Solid-state lasers, however, have their share of problems. These devices typically require active (or passive) phase conjugation techniques to compensate for high beam distortion generated as the laser propagates through the amplifier chain. In addition, the gain elements themselves are currently comprised of complex, composite slabs that are very expensive and prone to damage. Large size solid-state laser active media are required for power/energy scaling of laser systems, but such media is difficult to fabricate. The number of potential materials for the gain medium is also reduced, since some materials cannot be grown to the sizes needed for a high-energy laser. Furthermore, the large size of the gain medium makes it harder for thermal management to extract heat out of the medium. The large gain medium also makes it more difficult to control optical uniformity, making it harder to control laser beam quality. Finally, the MOPA approach limits the ultimate optical (and, therefore, the overall) conversion efficiency, which results in increased power and wastes heat extraction real estate.
One high-energy solid-state PO laser is the multiple disk heat capacity laser. This laser uses multiple disks of smaller size gain media instead of a single, large bulk medium. Thermal management, however, remains a problem for this approach. The laser can only operate for a few seconds before it needs to be cooled. The smaller gain media disks are faster to cool than a single bulk medium, but several minutes could still be needed for cooling before the laser can be reactivated. In addition, pumping for the multiple disk laser can be difficult to arrange.

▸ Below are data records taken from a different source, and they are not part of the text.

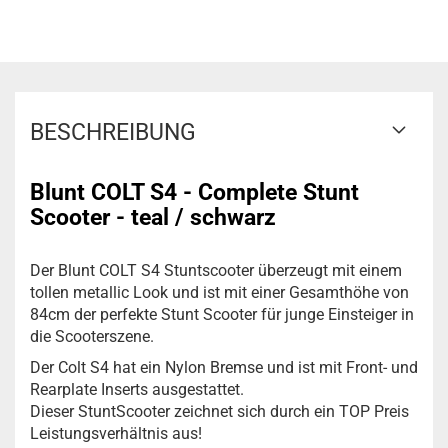
BESCHREIBUNG
Blunt COLT S4 - Complete Stunt
Scooter - teal / schwarz
Der Blunt COLT S4 Stuntscooter überzeugt mit einem
tollen metallic Look und ist mit einer Gesamthöhe von
84cm der perfekte Stunt Scooter für junge Einsteiger in
die Scooterszene.
Der Colt S4 hat ein Nylon Bremse und ist mit Front- und
Rearplate Inserts ausgestattet.
Dieser StuntScooter zeichnet sich durch ein TOP Preis
Leistungsverhältnis aus!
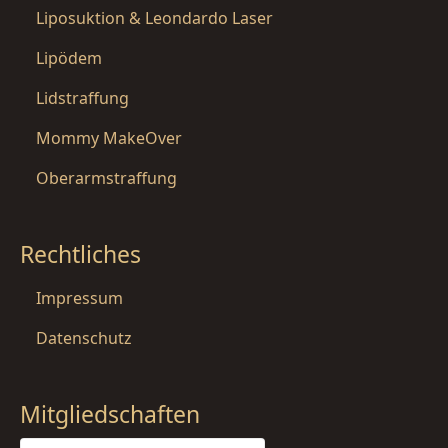
Liposuktion & Leondardo Laser
Lipödem
Lidstraffung
Mommy MakeOver
Oberarmstraffung
Rechtliches
Impressum
Datenschutz
Mitgliedschaften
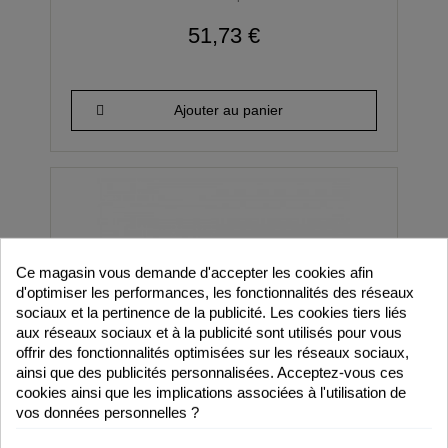
51,73 €
Ajouter au panier
Ce magasin vous demande d'accepter les cookies afin
d'optimiser les performances, les fonctionnalités des réseaux
sociaux et la pertinence de la publicité. Les cookies tiers liés
aux réseaux sociaux et à la publicité sont utilisés pour vous
offrir des fonctionnalités optimisées sur les réseaux sociaux,
ainsi que des publicités personnalisées. Acceptez-vous ces
cookies ainsi que les implications associées à l'utilisation de
vos données personnelles ?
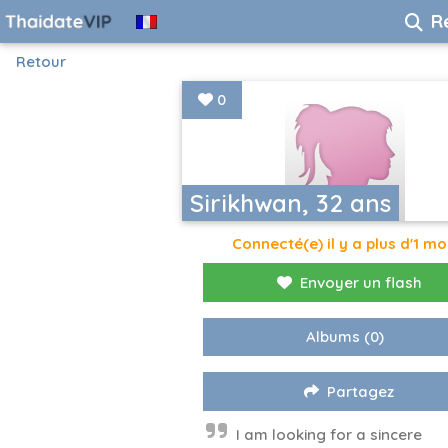
R
Retour
0
Sirikhwan, 32 ans
Connecté(e) il y a plus d'1 mo
Envoyer un flash
Albums
(0)
Partagez
I am looking for a sincere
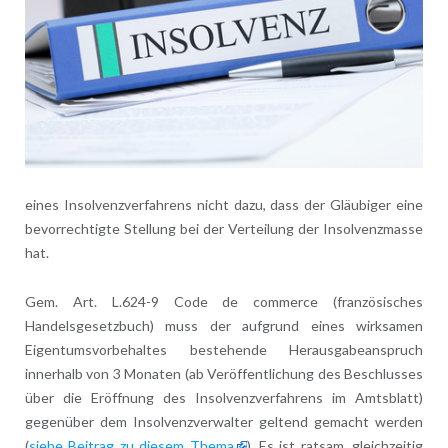
eines Insolvenzverfahrens nicht dazu, dass der Gläubiger eine
bevorrechtigte Stellung bei der Verteilung der Insolvenzmasse
hat.
Gem. Art. L.624-9 Code de commerce (französisches
Handelsgesetzbuch) muss der aufgrund eines wirksamen
Eigentumsvorbehaltes bestehende Herausgabeanspruch
innerhalb von 3 Monaten (ab Veröffentlichung des Beschlusses
über die Eröffnung des Insolvenzverfahrens im Amtsblatt)
gegenüber dem Insolvenzverwalter geltend gemacht werden
(
siehe Beitrag zu diesem Thema
). Es ist ratsam, gleichzeitig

Another solid-state approach is the fiber laser. Fiber lasers have inherently high efficiencies because they allow for 100% pump power absorption and operate at very high laser intensity, and can be cooled efficiently due to their inherently high surface to volume ratio. Fiber lasers, however, are ultimately limited by the maximum power at which they can operate due to intensity damage threshold limits. In order to generate higher powers, several fibers need to be combined. This, however, requires phasing of multiple fiber oscillators, which adds a number of problems (not satisfactorily solved yet) and associated complexities.
Hence, a need exists in the art for an improved solid-state laser that is scalable for high energy and power, and that offers better optical quality, easier fabrication, and improved thermal management than conventional approaches.